In an animal model of cutaneous melanoma, TGF-β3, unlike TGF-β1 and TGF-β2, was induced in cells adjacent to tumor tissue by factors released by the malignant cells, suggesting a responsive rather than a causative role of TGF-β3 ^[40][91]. Another study observed decreased TGF-β3 expression in the skin overlying malignant melanoma and suggested that melanoma cells either suppressed TGF-β3 expression or that the lack of TGF-β3 expression itself promoted melanocyte proliferation ^[41][92].

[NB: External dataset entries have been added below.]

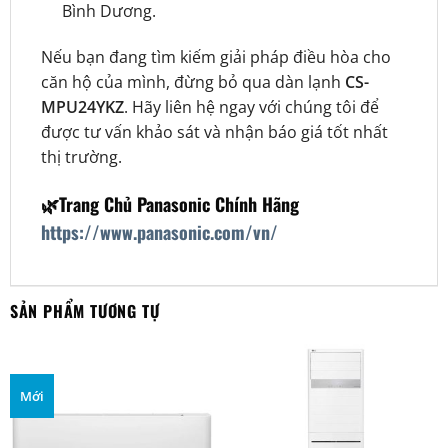
Bình Dương.
Nếu bạn đang tìm kiếm giải pháp điều hòa cho
căn hộ của mình, đừng bỏ qua dàn lạnh
CS-
MPU24YKZ
. Hãy liên hệ ngay với chúng tôi để
được tư vấn khảo sát và nhận báo giá tốt nhất
thị trường.
🌿Trang Chủ Panasonic Chính Hãng
https://www.panasonic.com/vn/
SẢN PHẨM TƯƠNG TỰ
Mới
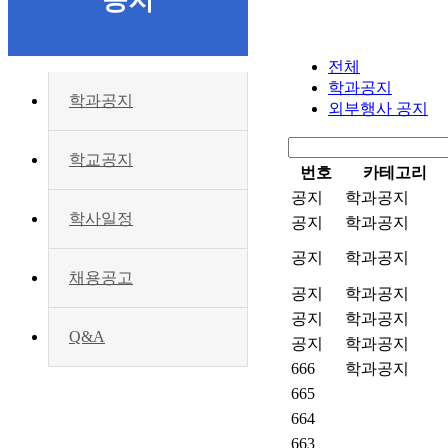
공지
전체
학과공지
학과공지
외부행사 공지
학교공지
번호
카테고리
공지
학과공지
학사일정
공지
학과공지
공지
학과공지
채용공고
공지
학과공지
공지
학과공지
Q&A
공지
학과공지
666
학과공지
665
664
663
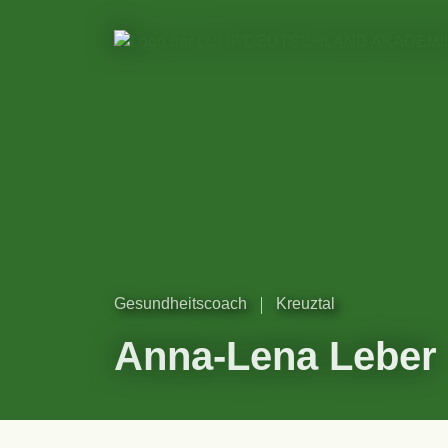
Gesundheitscoach
Kreuztal
Anna-Lena Leber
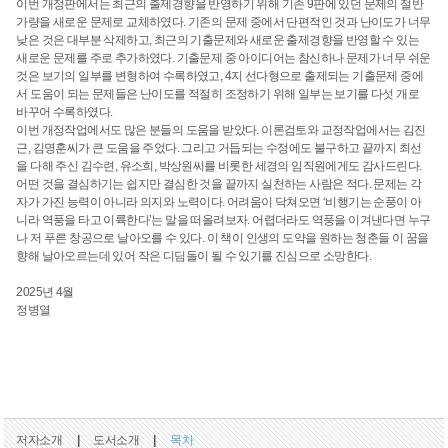
이번 개정판에서는 최근의 출제경향을 반영하기 위해 기존 9판에 있던 문제의 절반
가량을 새로운 문제로 교체하였다. 기존의 문제 중에서 단편적인 것과 난이도가 너무
낮은 것은 대부분 삭제하고, 최근의 기출문제와 새로운 출제경향을 반영할 수 있는
새로운 문제를 주로 추가하였다. 기출문제 중 아이디어는 참신하나 문제가 너무 쉬운
것은 보기의 일부를 변형하여 수록하였고, 4지 선다형으로 출제되는 기출문제 중에
서 도움이 되는 문제들은 난이도를 적절히 조정하기 위해 일부는 보기를 다섯 개로
바꾸어 수록하였다.
이번 개정작업에서도 많은 분들의 도움을 받았다. 이론검토와 교정작업에서는 김진
근, 김명훈씨가 큰 도움을 주었다. 그리고 거듭되는 수정에도 불구하고 끝까지 최선
을 다해 주신 김수련, 유소희, 박상원씨를 비롯한 세경의 임직원에게도 감사드린다.
어떤 것을 결심하기는 쉽지만 결심한 것을 끝까지 실천하는 사람은 적다. 문제는 각
자가 가진 능력이 아니라 의지와 노력이다. 어려움이 닥쳐오면 ‘비행기는 순풍이 아
니라 역풍을 타고 이륙한다’는 말을 떠올려보자. 어렵더라도 역풍을 이겨낸다면 누구
나 저 푸른 창공으로 날아오를 수 있다. 이 책이 인생의 도약을 원하는 청춘들 이 꿈을
향해 날아오르는데 있어 작은 디딤돌이 될 수 있기를 진심으로 소망한다.
2025년 4월
정병열
저자소개
|
도서소개
|
목차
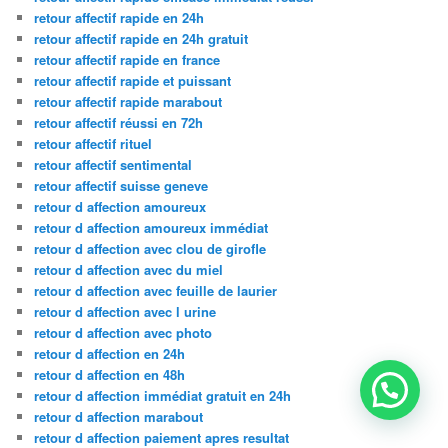
retour affectif rapide en 24h
retour affectif rapide en 24h gratuit
retour affectif rapide en france
retour affectif rapide et puissant
retour affectif rapide marabout
retour affectif réussi en 72h
retour affectif rituel
retour affectif sentimental
retour affectif suisse geneve
retour d affection amoureux
retour d affection amoureux immédiat
retour d affection avec clou de girofle
retour d affection avec du miel
retour d affection avec feuille de laurier
retour d affection avec l urine
retour d affection avec photo
retour d affection en 24h
retour d affection en 48h
retour d affection immédiat gratuit en 24h
retour d affection marabout
retour d affection paiement apres resultat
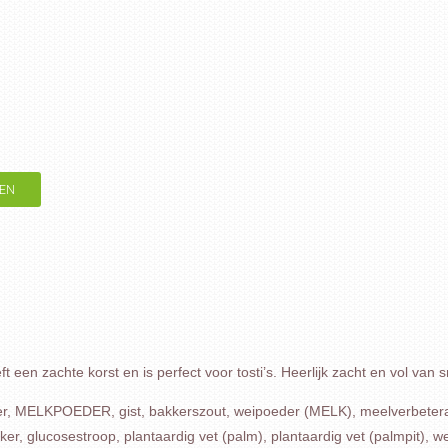
EN
en zachte korst en is perfect voor tosti’s. Heerlijk zacht en vol van 
ELKPOEDER, gist, bakkerszout, weipoeder (MELK), meelverbete
ker, glucosestroop, plantaardig vet (palm), plantaardig vet (palmpit),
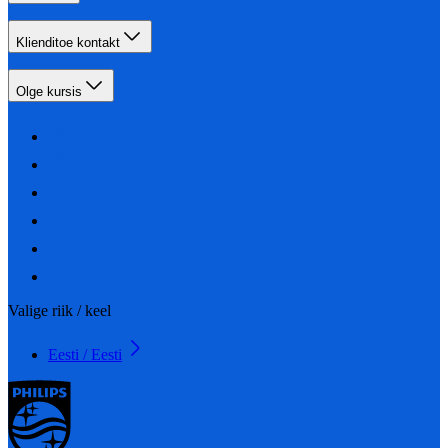
Klienditoe kontakt
Olge kursis
Valige riik / keel
Eesti / Eesti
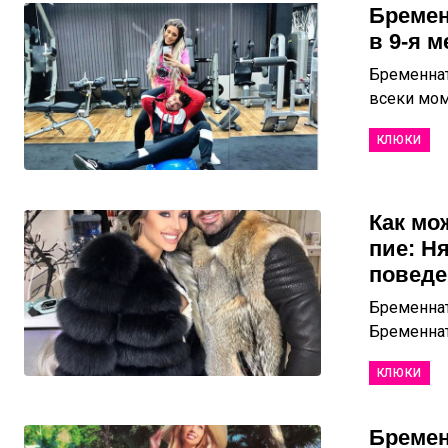
Бремен
в 9-я м
Бременнат
всеки мом
КЛЮКИ
Как мо
пие: Н
поведе
Бременнат
Бременната
КЛЮКИ
Бремен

In several studies identifying genes associated with prognosis in breast cancer patients, increased TGF-β3 mRNA expression was correlated with a longer interval to distal metastases ^[42][43][44][93,94,95]. However, increased TGF-β3 protein levels have been observed to correlate with the incidence of lymph node metastases ^[45][96], a decrease in survival time ^[46][97], and overall survival ^[47][98] in breast cancer patients. One study found that the increased expression of TGF-β3 mRNA could lead to ovarian carcinogenesis and tumor progression ^[48][99], while another concluded that the increased TGF-β3 expression induced by progestin treatment was associated with a lower risk of developing ovarian cancer in macaques ^[49][100]. An analysis of osteosarcoma biopsies revealed a correlation between TGF-β3 protein content and lung metastasis incidence ^[50][101]. Leiomyoma samples have been shown to have a higher expression of TGF-β3 mRNA and protein than normal myometrium, and the addition of TGF-β3 increased the proliferation of cultured leiomyoma cells ^[38][51][52][90,102,103].